2nd attempt, about 70% speed of original non shared attempt

__global__ void vectorAdd2(short* iA,short* iB,short* oC){

	__shared__ short iAs[BLOCK_DIM];

	__shared__ short iBs[BLOCK_DIM];

	int idx=threadIdx.x+blockDim.x*blockIdx.x;

	iAs[threadIdx.x]=iA[idx];

	iBs[threadIdx.x]=iB[idx];

	__syncthreads();

	//oC[idx]=iA[idx]+iB[idx];

	oC[idx]=iAs[threadIdx.x]+iBs[threadIdx.x];

}

If only C vector changes, you may try to use texture for A and B, it gives a great improvement of speed because of read from cache.

Textures cache isn’t very useful. Textures are good vs uncoalesced global loads, but give no improvement vs coalesced global loads.

iAs[threadIdx.x]=iA[threadIdx.x+blockDim.x*blockIdx.x];

is better than

iAs[threadIdx.x]=iA[i];

because in the first case, the read from iA is coalesced.
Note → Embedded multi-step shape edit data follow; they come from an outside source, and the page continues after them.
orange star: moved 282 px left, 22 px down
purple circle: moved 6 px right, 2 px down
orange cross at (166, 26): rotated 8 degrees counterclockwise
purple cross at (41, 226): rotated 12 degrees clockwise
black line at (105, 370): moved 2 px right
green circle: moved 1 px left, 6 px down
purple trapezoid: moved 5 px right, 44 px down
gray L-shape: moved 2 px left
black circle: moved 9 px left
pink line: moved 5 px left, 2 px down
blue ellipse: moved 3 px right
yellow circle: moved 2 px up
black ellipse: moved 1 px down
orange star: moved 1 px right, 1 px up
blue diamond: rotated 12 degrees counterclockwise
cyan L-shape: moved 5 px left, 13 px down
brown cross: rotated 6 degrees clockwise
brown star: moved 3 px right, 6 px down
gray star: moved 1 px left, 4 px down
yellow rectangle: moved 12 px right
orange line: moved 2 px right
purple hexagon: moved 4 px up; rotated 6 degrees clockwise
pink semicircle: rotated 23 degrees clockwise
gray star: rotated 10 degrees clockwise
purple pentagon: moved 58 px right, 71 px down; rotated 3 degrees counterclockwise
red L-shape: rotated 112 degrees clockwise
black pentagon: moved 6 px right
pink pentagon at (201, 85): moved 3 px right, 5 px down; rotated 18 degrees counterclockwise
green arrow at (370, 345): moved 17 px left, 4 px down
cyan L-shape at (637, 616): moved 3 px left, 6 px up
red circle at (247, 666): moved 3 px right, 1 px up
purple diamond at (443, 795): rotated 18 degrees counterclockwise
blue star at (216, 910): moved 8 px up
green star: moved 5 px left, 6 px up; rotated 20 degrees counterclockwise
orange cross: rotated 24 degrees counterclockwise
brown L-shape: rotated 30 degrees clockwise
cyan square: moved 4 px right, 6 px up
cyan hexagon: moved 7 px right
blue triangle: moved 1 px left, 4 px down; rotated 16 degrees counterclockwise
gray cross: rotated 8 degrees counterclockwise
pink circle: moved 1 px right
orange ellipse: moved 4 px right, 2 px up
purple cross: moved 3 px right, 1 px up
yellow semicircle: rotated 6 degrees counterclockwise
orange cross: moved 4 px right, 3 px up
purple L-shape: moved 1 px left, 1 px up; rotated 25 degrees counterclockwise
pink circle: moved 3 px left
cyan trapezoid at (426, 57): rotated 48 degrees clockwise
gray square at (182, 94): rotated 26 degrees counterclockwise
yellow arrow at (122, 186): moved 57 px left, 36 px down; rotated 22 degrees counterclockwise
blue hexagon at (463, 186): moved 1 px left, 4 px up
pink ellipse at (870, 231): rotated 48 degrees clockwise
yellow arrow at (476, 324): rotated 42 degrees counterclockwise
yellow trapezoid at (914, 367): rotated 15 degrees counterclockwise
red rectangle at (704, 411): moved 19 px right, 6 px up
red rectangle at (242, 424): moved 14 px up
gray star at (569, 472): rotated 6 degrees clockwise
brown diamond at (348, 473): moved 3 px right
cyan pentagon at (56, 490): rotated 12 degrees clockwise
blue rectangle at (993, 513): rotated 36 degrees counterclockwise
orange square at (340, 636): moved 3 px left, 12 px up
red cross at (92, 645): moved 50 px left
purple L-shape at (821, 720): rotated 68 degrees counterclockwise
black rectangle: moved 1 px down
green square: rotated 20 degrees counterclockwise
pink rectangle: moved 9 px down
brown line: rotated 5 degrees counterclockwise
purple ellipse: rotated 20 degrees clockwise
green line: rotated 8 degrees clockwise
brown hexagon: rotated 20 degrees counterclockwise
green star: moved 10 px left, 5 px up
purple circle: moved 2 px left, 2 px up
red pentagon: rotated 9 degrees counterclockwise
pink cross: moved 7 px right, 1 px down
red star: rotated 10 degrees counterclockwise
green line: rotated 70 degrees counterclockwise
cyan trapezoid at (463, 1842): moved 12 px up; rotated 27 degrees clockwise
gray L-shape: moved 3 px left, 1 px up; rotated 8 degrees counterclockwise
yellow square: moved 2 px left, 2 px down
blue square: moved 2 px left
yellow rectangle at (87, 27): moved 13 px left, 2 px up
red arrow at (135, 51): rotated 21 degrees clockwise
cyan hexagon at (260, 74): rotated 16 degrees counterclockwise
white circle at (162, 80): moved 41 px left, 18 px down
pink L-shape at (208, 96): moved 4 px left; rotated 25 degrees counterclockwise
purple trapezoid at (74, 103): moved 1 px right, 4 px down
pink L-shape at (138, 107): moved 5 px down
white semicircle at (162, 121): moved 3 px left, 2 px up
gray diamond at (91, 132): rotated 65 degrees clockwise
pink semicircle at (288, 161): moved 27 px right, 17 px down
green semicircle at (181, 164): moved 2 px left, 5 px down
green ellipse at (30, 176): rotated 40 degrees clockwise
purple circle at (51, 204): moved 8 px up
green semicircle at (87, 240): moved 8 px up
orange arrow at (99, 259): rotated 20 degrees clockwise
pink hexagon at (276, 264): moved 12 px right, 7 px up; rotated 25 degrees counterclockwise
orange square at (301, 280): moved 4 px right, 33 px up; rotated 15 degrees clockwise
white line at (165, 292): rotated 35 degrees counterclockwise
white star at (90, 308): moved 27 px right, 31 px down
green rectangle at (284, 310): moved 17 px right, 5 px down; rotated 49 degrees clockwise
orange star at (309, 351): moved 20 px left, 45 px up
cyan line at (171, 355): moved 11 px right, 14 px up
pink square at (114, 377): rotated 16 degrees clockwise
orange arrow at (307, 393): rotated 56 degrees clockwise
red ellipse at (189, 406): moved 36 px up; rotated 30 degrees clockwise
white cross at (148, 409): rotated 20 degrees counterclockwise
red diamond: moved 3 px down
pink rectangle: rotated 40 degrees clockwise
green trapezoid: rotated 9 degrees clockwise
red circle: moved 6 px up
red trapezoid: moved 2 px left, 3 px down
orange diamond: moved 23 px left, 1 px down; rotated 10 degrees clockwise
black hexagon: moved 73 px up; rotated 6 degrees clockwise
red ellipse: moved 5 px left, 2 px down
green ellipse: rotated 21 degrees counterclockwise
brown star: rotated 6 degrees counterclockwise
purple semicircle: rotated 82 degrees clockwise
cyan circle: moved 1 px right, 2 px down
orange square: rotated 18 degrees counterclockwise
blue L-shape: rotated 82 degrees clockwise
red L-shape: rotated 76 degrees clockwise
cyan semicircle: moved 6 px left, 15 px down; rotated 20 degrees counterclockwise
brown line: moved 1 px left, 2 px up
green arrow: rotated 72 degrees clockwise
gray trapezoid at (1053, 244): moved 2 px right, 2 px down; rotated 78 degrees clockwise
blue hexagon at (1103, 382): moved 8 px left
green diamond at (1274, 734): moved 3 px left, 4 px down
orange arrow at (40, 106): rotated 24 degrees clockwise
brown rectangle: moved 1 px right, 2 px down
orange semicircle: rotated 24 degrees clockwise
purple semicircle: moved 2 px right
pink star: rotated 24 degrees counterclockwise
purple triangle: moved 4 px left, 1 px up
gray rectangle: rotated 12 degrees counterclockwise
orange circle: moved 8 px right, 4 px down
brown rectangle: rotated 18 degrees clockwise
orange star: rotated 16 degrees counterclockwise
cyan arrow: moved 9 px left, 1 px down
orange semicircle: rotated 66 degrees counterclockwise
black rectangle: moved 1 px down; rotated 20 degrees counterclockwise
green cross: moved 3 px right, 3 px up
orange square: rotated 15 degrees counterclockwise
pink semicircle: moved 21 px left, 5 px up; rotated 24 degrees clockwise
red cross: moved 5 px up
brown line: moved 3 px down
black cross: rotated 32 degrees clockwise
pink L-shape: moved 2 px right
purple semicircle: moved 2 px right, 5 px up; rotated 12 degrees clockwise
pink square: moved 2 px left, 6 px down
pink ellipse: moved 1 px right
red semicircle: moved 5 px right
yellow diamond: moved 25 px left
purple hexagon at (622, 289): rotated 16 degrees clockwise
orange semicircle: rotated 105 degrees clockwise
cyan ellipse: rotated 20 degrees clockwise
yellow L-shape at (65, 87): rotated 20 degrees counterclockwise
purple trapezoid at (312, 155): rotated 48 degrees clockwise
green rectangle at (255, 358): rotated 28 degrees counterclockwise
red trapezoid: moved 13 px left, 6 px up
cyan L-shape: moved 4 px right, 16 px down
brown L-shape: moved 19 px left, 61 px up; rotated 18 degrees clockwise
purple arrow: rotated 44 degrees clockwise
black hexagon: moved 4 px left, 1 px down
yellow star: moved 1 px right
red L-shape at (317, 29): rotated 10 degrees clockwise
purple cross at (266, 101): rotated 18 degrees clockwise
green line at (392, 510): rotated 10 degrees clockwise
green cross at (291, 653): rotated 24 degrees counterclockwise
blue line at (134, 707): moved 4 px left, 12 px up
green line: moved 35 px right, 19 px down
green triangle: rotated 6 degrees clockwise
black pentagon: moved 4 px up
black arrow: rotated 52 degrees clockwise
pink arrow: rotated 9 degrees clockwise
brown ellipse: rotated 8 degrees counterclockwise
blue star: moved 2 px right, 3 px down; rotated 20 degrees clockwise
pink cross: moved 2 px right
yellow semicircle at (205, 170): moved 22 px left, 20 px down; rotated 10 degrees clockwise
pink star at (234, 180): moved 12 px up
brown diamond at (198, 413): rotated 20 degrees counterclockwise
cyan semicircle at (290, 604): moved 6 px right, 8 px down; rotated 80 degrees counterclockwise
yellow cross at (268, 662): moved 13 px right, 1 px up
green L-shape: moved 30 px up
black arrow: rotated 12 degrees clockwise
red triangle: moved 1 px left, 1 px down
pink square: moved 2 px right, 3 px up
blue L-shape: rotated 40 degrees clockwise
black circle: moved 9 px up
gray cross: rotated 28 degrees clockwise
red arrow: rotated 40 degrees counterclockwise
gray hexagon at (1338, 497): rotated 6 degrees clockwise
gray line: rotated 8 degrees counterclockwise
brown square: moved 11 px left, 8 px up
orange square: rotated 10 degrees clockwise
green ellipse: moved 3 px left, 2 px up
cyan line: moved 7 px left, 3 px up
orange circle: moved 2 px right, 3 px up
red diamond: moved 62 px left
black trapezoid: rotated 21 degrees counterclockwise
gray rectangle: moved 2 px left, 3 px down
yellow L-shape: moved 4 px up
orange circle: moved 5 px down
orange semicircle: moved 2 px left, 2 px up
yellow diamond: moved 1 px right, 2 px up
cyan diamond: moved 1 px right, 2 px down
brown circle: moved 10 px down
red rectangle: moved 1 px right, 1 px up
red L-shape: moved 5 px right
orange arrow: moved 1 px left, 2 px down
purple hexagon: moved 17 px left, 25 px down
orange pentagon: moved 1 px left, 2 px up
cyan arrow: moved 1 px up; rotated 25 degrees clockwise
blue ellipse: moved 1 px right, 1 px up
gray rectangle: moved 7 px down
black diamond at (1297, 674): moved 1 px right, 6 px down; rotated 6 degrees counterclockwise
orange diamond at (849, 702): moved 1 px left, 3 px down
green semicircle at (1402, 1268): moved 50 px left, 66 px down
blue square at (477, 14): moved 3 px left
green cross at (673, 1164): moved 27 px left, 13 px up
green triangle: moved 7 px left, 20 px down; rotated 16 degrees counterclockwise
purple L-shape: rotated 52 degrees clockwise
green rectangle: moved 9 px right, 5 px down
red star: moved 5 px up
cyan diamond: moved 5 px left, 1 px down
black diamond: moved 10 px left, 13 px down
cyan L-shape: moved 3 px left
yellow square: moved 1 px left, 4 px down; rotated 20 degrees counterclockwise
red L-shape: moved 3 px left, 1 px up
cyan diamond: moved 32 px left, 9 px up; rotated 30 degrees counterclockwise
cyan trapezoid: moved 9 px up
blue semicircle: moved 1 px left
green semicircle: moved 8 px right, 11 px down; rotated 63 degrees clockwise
However, the data you’re loading into shared mem is being used only by the thread that loads it. There’s no sharing of data, and so using shared memory doesn’t help (just adds a little overhead). (You can’t accelerate a simple vector add. But you can look at your algorithm and figure out a better optimization.)

I guess it’s a bit confusing if you want to look at it 100% logically, but simply writing:

global void myKernel(){

__shared__ int smemarray[10];

}

guarantees that smemarray is allocated just once per block and is shared by everyone.

So [i] and [threadIdx.x+blockDim.x*blockIdx.x] don’t represent the same int? Seems like it would if threadIdx.x incremented by 1 and started at zero for every new block, though I’ve missed the obvious before.

So shared memory only helps out when the data is used more than once, that makes perfect sense; was just hopeful that it wasn’t the case.

Oh, I see what you’re doing. No, actually your code is wrong

int start=blockIdx.x*BLOCK_DIM;

	int finish=start+BLOCK_DIM-1;

	for (int i=start;i<finish+1;++i){

		iAs[threadIdx.x]=iA[i];

		iBs[threadIdx.x]=iB[i];

	}

As you can see, you’re writing to the same location a dozen different values, constantly overwriting the old with the new. It’s equivalent to this code:

int start=blockIdx.x*BLOCK_DIM;

	int finish=start+BLOCK_DIM-1;

	iAs[threadIdx.x]=iA[finish];

	iBs[threadIdx.x]=iB[finish];

Which I’m sure wasn’t your intent.